» Required action
Find the line that contains "时间：2026-07-07 来源：于洪区民政局 文字大". Repeat that line and all lines following it, exactly, through the end of the listing below.

» Given entries
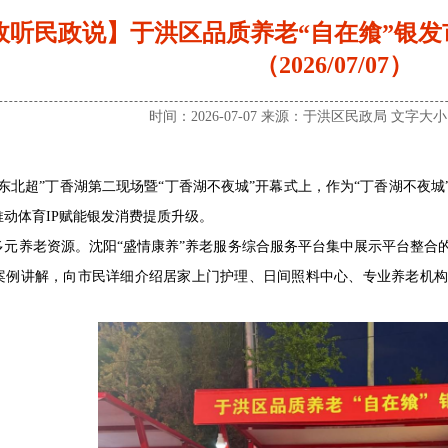
政听民政说】于洪区品质养老“自在飨”银发
（2026/07/07）
时间：2026-07-07 来源：于洪区民政局 文字大
东北超”丁香湖第二现场暨“丁香湖不夜城”开幕式上，作为“丁香湖不夜
动体育IP赋能银发消费提质升级。
多元养老资源。沈阳“盛情康养”养老服务综合服务平台集中展示平台整合
案例讲解，向市民详细介绍居家上门护理、日间照料中心、专业养老机构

» Result of this task
时间：2026-07-07 来源：于洪区民政局 文字大
东北超”丁香湖第二现场暨“丁香湖不夜城”开幕式上，作为“丁香湖不夜
动体育IP赋能银发消费提质升级。
多元养老资源。沈阳“盛情康养”养老服务综合服务平台集中展示平台整合
案例讲解，向市民详细介绍居家上门护理、日间照料中心、专业养老机构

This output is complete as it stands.